Aim of the task ::
Would you count the lines below that contain the string "Mail" and reply with that number only?

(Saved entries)

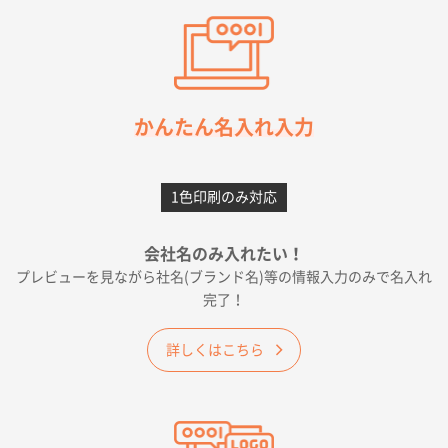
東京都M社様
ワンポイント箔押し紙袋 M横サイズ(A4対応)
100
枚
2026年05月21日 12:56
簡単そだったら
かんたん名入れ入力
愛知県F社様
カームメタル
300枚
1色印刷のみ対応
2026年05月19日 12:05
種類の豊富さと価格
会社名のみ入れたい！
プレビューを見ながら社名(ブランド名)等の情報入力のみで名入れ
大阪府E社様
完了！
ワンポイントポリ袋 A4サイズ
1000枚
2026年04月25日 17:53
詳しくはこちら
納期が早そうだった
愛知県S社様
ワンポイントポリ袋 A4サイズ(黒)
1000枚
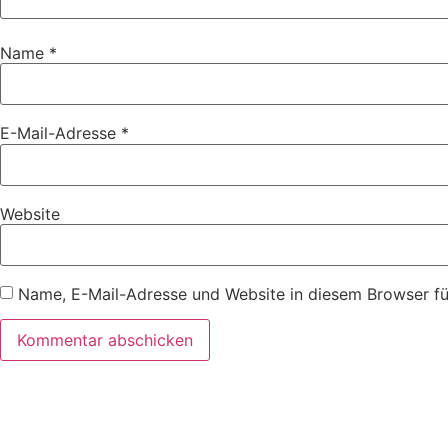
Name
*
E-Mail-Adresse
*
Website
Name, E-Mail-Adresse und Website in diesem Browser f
==
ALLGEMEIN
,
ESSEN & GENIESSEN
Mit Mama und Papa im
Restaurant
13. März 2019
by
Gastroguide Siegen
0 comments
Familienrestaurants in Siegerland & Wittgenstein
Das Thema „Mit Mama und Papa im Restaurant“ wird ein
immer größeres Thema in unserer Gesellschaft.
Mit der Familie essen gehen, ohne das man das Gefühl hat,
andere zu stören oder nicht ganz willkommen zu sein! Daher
* * *
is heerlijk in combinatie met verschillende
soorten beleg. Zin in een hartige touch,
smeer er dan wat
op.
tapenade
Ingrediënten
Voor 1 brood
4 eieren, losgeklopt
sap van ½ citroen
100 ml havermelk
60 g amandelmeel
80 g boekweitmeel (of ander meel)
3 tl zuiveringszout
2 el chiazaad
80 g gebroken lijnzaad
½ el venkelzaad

Output of the exercise ::
2